Transcribed page contents
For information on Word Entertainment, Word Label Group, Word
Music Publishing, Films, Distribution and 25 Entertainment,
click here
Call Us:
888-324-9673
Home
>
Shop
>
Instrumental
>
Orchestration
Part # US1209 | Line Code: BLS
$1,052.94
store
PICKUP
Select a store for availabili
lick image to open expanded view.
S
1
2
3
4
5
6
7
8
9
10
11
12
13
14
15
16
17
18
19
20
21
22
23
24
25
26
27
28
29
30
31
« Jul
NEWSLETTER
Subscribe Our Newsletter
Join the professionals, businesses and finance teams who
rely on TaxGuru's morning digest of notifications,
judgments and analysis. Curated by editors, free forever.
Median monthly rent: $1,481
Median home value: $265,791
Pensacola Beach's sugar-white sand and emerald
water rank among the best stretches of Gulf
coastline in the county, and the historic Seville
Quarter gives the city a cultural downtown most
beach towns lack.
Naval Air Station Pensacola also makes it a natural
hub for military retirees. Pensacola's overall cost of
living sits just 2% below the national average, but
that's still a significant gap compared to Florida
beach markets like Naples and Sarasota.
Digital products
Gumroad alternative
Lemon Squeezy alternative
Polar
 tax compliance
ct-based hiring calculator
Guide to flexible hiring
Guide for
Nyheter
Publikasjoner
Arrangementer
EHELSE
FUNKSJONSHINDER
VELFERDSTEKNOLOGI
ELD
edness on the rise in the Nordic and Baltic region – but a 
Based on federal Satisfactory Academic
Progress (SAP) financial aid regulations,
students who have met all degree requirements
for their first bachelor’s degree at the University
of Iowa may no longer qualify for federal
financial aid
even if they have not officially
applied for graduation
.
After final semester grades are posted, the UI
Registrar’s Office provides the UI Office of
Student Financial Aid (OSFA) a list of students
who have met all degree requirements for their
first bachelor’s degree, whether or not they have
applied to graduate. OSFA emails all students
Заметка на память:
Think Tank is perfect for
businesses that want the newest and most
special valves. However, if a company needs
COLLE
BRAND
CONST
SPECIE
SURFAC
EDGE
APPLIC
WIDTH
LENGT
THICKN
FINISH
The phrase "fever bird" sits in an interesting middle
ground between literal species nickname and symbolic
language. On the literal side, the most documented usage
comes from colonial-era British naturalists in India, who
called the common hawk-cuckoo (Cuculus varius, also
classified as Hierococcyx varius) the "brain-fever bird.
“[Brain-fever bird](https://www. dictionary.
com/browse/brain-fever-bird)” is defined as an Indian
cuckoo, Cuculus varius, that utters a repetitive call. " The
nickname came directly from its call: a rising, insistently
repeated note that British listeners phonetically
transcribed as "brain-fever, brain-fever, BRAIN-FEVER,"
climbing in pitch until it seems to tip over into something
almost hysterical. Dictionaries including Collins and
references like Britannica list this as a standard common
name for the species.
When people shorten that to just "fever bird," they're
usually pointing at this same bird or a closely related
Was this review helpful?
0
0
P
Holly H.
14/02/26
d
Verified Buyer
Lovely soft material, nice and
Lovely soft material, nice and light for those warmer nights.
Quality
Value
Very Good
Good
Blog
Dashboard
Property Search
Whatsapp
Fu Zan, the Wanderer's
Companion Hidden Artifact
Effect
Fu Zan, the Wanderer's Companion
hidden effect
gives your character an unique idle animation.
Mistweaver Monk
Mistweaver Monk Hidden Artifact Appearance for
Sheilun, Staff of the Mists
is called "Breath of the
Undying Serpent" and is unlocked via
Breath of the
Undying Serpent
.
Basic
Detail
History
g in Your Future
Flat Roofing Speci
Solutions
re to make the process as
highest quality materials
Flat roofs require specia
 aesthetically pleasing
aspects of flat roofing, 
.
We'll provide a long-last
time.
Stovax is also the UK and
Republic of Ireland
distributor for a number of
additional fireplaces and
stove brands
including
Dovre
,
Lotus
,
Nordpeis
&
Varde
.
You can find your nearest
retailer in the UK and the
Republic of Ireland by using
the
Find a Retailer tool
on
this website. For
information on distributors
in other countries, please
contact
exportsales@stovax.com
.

Task requirements
All the records shown above need to be given again exactly.

Your response
For information on Word Entertainment, Word Label Group, Word
Music Publishing, Films, Distribution and 25 Entertainment,
click here
Call Us:
888-324-9673
Home
>
Shop
>
Instrumental
>
Orchestration
Part # US1209 | Line Code: BLS
$1,052.94
store
PICKUP
Select a store for availabili
lick image to open expanded view.
S
1
2
3
4
5
6
7
8
9
10
11
12
13
14
15
16
17
18
19
20
21
22
23
24
25
26
27
28
29
30
31
« Jul
NEWSLETTER
Subscribe Our Newsletter
Join the professionals, businesses and finance teams who
rely on TaxGuru's morning digest of notifications,
judgments and analysis. Curated by editors, free forever.
Median monthly rent: $1,481
Median home value: $265,791
Pensacola Beach's sugar-white sand and emerald
water rank among the best stretches of Gulf
coastline in the county, and the historic Seville
Quarter gives the city a cultural downtown most
beach towns lack.
Naval Air Station Pensacola also makes it a natural
hub for military retirees. Pensacola's overall cost of
living sits just 2% below the national average, but
that's still a significant gap compared to Florida
beach markets like Naples and Sarasota.
Digital products
Gumroad alternative
Lemon Squeezy alternative
Polar
 tax compliance
ct-based hiring calculator
Guide to flexible hiring
Guide for
Nyheter
Publikasjoner
Arrangementer
EHELSE
FUNKSJONSHINDER
VELFERDSTEKNOLOGI
ELD
edness on the rise in the Nordic and Baltic region – but a 
Based on federal Satisfactory Academic
Progress (SAP) financial aid regulations,
students who have met all degree requirements
for their first bachelor’s degree at the University
of Iowa may no longer qualify for federal
financial aid
even if they have not officially
applied for graduation
.
After final semester grades are posted, the UI
Registrar’s Office provides the UI Office of
Student Financial Aid (OSFA) a list of students
who have met all degree requirements for their
first bachelor’s degree, whether or not they have
applied to graduate. OSFA emails all students
Заметка на память:
Think Tank is perfect for
businesses that want the newest and most
special valves. However, if a company needs
COLLE
BRAND
CONST
SPECIE
SURFAC
EDGE
APPLIC
WIDTH
LENGT
THICKN
FINISH
The phrase "fever bird" sits in an interesting middle
ground between literal species nickname and symbolic
language. On the literal side, the most documented usage
comes from colonial-era British naturalists in India, who
called the common hawk-cuckoo (Cuculus varius, also
classified as Hierococcyx varius) the "brain-fever bird.
“[Brain-fever bird](https://www. dictionary.
com/browse/brain-fever-bird)” is defined as an Indian
cuckoo, Cuculus varius, that utters a repetitive call. " The
nickname came directly from its call: a rising, insistently
repeated note that British listeners phonetically
transcribed as "brain-fever, brain-fever, BRAIN-FEVER,"
climbing in pitch until it seems to tip over into something
almost hysterical. Dictionaries including Collins and
references like Britannica list this as a standard common
name for the species.
When people shorten that to just "fever bird," they're
usually pointing at this same bird or a closely related
Was this review helpful?
0
0
P
Holly H.
14/02/26
d
Verified Buyer
Lovely soft material, nice and
Lovely soft material, nice and light for those warmer nights.
Quality
Value
Very Good
Good
Blog
Dashboard
Property Search
Whatsapp
Fu Zan, the Wanderer's
Companion Hidden Artifact
Effect
Fu Zan, the Wanderer's Companion
hidden effect
gives your character an unique idle animation.
Mistweaver Monk
Mistweaver Monk Hidden Artifact Appearance for
Sheilun, Staff of the Mists
is called "Breath of the
Undying Serpent" and is unlocked via
Breath of the
Undying Serpent
.
Basic
Detail
History
g in Your Future
Flat Roofing Speci
Solutions
re to make the process as
highest quality materials
Flat roofs require specia
 aesthetically pleasing
aspects of flat roofing, 
.
We'll provide a long-last
time.
Stovax is also the UK and
Republic of Ireland
distributor for a number of
additional fireplaces and
stove brands
including
Dovre
,
Lotus
,
Nordpeis
&
Varde
.
You can find your nearest
retailer in the UK and the
Republic of Ireland by using
the
Find a Retailer tool
on
this website. For
information on distributors
in other countries, please
contact
exportsales@stovax.com
.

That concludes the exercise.